Hunters tend to be diligent about reporting their harvested geese and ducks to the agency.  That gives the DNR a good idea of how many are hunted. They then extrapolate other factors to determine a survival rate.  Tuesday a crew of a dozen-plus kept in touch via radios, so crews left behind can travel to the flocks located.  Once a flock is located, the symphony springs to life.  Banding is a huge public relations campaign for the DNR, who get to meet the residents of each selected lake and explain what they’re doing.  DNR personnel are polite, friendly and informative.  They get each landowner’s permission to trap the waterfowl and speak to each about what they’re doing, inviting them to watch the banding.  The two dozen geese on Spider Lake saw movement and glided from their sun-filled lawn out into the water.  Three boats quietly surrounded them and herded them onto the shore, where the remaining crew was waiting. They’d set up tables, chairs, plastic buckets, notebooks and supplies.  The crew physically surrounds the landlocked geese, arms out, and start moving into the center of a circle.  They are quiet, professional and determined.  This isn’t their first rodeo.  

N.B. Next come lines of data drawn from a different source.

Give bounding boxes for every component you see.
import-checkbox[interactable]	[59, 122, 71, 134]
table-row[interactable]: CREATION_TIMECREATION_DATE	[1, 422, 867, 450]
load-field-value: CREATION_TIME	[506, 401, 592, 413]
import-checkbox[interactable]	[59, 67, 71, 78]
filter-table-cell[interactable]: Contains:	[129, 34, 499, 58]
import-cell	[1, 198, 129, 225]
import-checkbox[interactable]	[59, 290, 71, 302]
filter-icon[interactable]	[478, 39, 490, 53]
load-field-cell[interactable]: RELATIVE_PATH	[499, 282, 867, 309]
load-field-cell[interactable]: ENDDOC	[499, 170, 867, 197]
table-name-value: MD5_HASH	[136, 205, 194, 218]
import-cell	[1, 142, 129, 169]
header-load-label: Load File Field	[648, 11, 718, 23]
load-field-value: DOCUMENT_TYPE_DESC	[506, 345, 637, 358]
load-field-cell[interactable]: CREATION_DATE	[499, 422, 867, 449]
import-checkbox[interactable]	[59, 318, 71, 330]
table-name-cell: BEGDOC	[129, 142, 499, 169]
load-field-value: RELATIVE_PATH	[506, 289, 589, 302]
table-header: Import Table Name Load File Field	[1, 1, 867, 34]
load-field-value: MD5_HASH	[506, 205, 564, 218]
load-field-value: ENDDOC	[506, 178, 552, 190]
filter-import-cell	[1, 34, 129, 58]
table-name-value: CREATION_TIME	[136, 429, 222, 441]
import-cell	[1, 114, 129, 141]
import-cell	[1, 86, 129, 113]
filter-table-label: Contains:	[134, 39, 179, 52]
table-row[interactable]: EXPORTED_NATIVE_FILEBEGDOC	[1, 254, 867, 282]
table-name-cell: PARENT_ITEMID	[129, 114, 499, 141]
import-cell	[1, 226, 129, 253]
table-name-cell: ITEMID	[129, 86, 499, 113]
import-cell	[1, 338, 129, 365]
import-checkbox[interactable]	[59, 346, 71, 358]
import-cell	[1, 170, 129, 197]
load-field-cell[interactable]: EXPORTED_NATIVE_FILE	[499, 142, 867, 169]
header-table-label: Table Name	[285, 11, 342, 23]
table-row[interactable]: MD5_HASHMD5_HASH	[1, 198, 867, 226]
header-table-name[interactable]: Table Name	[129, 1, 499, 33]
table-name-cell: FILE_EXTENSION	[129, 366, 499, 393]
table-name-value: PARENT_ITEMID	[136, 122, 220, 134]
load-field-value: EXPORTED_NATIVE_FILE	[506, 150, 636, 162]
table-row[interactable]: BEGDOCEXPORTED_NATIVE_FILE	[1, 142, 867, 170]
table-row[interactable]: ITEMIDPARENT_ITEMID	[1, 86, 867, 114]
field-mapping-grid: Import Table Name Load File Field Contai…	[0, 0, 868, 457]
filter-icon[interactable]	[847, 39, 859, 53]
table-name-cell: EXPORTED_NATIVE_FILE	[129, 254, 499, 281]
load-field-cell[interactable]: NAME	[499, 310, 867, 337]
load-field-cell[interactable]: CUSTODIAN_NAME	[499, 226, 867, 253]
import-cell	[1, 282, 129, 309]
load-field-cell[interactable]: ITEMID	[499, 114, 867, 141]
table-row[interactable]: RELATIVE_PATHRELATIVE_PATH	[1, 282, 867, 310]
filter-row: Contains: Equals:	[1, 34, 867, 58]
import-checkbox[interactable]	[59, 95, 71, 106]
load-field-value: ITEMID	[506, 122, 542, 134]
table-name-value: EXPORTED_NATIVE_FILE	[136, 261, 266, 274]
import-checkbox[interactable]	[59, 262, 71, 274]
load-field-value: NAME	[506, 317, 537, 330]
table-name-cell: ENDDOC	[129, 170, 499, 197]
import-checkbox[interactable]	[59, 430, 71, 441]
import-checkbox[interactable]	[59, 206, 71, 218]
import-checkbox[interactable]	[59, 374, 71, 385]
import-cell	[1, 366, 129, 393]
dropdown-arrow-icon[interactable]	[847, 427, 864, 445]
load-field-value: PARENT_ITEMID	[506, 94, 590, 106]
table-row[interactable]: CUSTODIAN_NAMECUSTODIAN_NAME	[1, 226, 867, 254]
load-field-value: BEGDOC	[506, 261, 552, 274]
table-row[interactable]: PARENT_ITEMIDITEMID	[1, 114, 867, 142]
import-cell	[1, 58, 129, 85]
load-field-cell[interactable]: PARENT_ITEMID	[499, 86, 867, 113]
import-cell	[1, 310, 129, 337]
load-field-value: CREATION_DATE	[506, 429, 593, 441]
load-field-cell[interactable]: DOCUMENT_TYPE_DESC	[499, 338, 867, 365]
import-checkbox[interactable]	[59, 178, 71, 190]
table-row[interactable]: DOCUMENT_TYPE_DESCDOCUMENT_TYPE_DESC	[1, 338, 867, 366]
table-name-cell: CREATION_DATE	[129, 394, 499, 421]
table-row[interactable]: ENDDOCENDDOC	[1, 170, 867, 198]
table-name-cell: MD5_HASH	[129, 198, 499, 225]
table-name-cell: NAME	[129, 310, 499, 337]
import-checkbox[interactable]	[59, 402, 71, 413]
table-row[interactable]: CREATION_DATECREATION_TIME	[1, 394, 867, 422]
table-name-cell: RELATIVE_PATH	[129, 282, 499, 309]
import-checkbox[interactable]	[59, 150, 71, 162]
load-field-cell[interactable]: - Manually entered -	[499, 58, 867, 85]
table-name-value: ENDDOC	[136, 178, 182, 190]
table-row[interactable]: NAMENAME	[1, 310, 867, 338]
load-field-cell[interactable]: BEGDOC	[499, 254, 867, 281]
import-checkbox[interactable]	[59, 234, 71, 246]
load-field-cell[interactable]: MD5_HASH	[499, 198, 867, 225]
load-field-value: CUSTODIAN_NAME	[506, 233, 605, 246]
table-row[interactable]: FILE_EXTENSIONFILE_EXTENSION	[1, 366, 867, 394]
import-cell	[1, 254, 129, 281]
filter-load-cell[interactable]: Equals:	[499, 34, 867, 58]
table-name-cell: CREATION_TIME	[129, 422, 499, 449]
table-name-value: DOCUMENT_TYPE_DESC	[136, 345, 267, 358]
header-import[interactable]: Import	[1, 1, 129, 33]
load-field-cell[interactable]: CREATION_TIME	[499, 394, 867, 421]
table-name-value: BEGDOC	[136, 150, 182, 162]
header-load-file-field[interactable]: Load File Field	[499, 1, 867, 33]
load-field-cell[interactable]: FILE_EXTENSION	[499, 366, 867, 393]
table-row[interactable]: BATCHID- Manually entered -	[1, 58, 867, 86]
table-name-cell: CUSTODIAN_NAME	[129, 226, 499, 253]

Once the geese congregate into a circle, bright orange plastic fencing is moved into place, trapping the geese into pens.  Occasionally the geese let up a hue and cry, flapping their wings, but for the most part, it’s a civil gathering.  On Spider Lake, one goose managed to fly away, honking furiously, but the rest were isolated easily. DNR personnel then don latex gloves.  Three DNR scientists sit on the overturned plastic buckets while other DNR employees pick a goose out of the mass to hand to them. It’s quite evident they’re experts at geese handling, even though an occasionally feisty honker protests and flaps in an escape attempt.  The geese are overturned, sexed and blood sampling begins.  DNR experts generally know from sight which are females and which are males because the females have a different tummy feather colorization to them. After lining their nests with feathers to keep the goslings warm, the females’ feathers grow back slightly different in color and texture.  But the workers nonetheless follow scientific principles in sexing the geese, making their interiors protrude above the feathers.  Their necks are then sprayed with alcohol, to keep wounds clean, and a hypodermic needle is inserted into the neck. It can be tricky to find the vein, so sometimes numerous tries are in order. The geese are generally very docile during this procedure. It’s a two-person job.  Three millimeters of blood are withdrawn, labeled and encased in tubes.  Then comes the swab down the throat. That, too is labeled and encased in a tube.  

Eventually the adult geese are released, allowing the DNR to work on the babies. The adults waddle quickly to the water’s edge, not looking back.  “We tend to let the adults out right away so they call the little guys,” banding coordinator Bruce Davis said.  Sure enough, the goslings hear Mom and Dad calling from the waters and scamper off to them.  The geese swim off, none the worse for wear, and likely swap horror stories in the water.  The DNR picks up the tables, chairs, buckets, samples and notebooks and moves on to the next lake.  “If you get good bunches of birds, it only takes a couple days,” DNR wildlife technician Tom Stursa said of the banding process.